3 comments on “Count the Kittens

  1. While you guys were watching the kittens…

    here in the Philippines we just experienced another typhoon, almost to the day, of the one we had last December. Remembering last time, I moved our van. This time the flooding wasn’t as bad, however, unlike last time when there was no wind, in this storm the wind was howling like a pack of wolves. The power went out, came back on 12 hours later, but still at times, during the last few days goes off for a while. The water was off, came back a day later. As I write this, two days after, the internet is still down. Around town, a few large trees decided to become firewood, and laid down to be cut up. The internet is back…kind of…sort of…very very very slow…when its back…but goes offline a lot…

    During the typhoon, I began singing…

    Oh no, don’t let the rain come down, aw ha
    Oh no, don’t let the rain come down, aw ha
    Oh no, don’t let the rain come down
    My roofs got a hole in it and I might drown
    Oh yes, my roofs got a hole in it and I almost drown

    They have never fixed our leaking roof properly in the 12 years we have been here. During heavy rain, it always leaks. We complain, they come out to “repair” the leak, it holds for a short while, but always ends up leaking again. This time we had water dripping in all the usual places, and some not so usual. About six hours after the storm began, the rain began to let up a bit but not the wind. About then, our leak in the kitchen became a small stream. I wondered why it was starting to pour in.

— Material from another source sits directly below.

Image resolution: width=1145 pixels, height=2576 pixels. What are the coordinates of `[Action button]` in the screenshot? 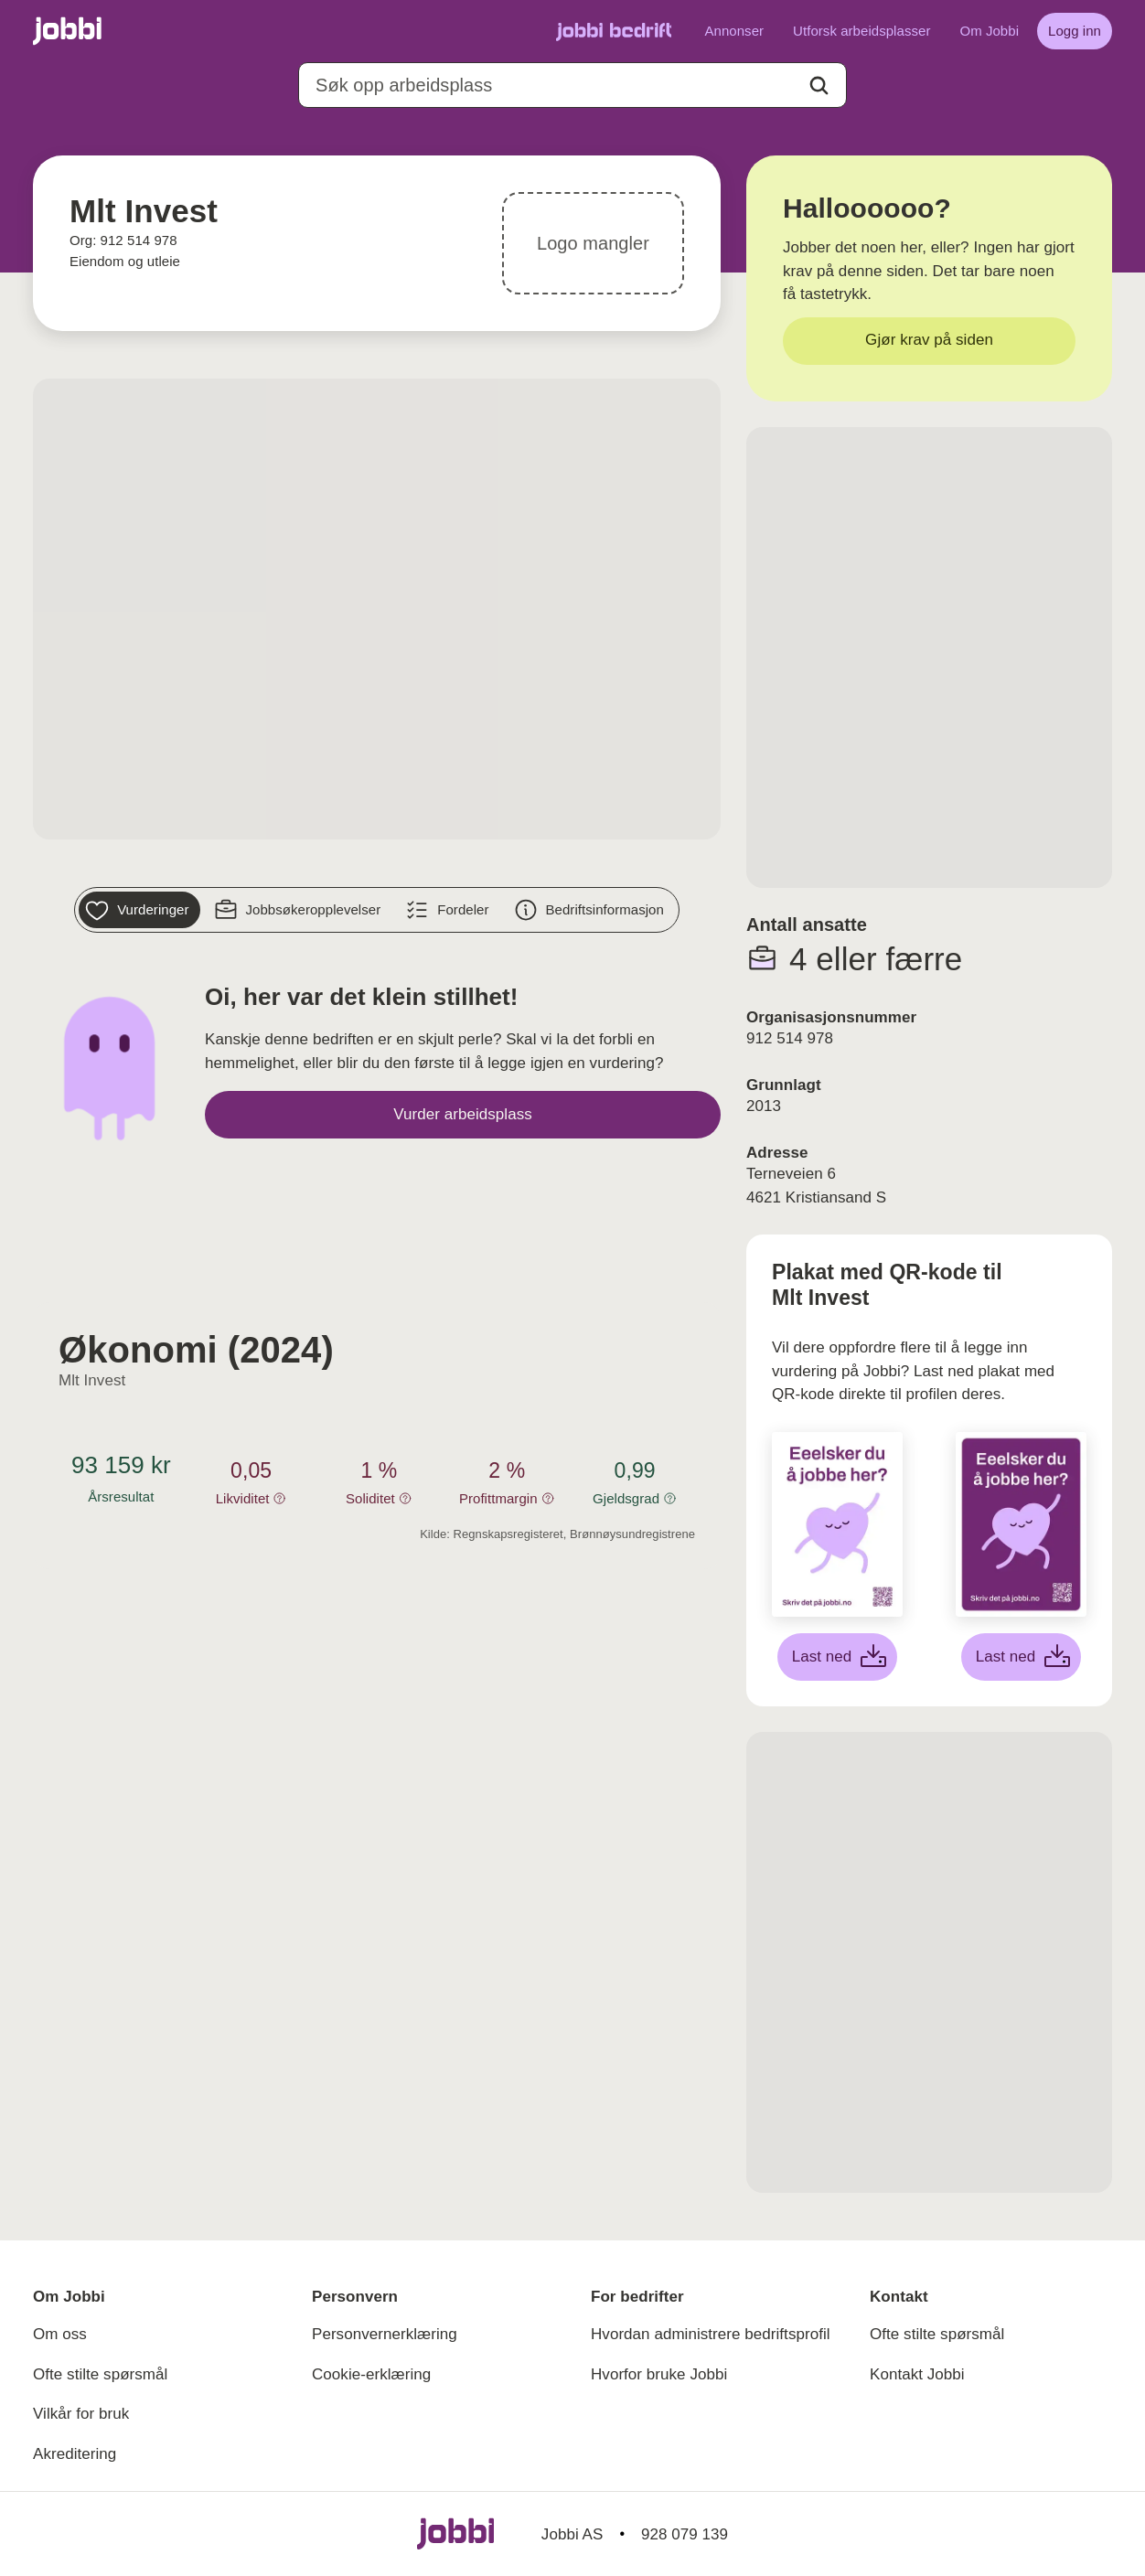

    Sam looked at our access panel in the ceiling, and through a crack saw light. It’s dark up there, there is no light. The wind had ripped off a section of the paper-thin corrugated steel that made up our roof. Hunched over, I made my way to the 2 by 2-foot hole. Surprisingly, the piece of roofing was still on the roof, and I was able to grab it while being whipped around in the wind. I was really hoping not to get decapitated by its sharp edge. You can’t walk on the roof (unless you’re not bigger than a small cat), so from the inside, how was I going to attach this piece of steel, that’s waving around like a flag? I wedged one end under another piece of roofing and placed a large rock on it. That worked. But how do I place a rock (big enough so the wind can’t lift the roofing) on the other end to hold it down when I’m under it? On the other end, I was able to roll the roofing a bit, get my arm through the opening, and place a rock on top. The first two times the rock was not big enough. Each time I told Sam, “Get me a bigger rock.” The third time, the rock was almost too big for me to handle with one hand. But just barely, I was able to squeeze my arm through the opening, and place the rock on top, with only minor cuts, and being very happy, for my head and arm were still fully attached.

    After I talked to the owners about the 12 years of leaks, and the new skylight, I told them I wanted a new roof. It will be installed next week.

    That was the highlight of my week, how was yours?

  2. And there were some places here that had it much much worse, a lot of flooding. No one was killed around our place, but about 30 people were killed in other islands. For whatever reason, all storms that pass through our region are never as bad as those that hit anywhere else in the Philippines. Thank you, Lord.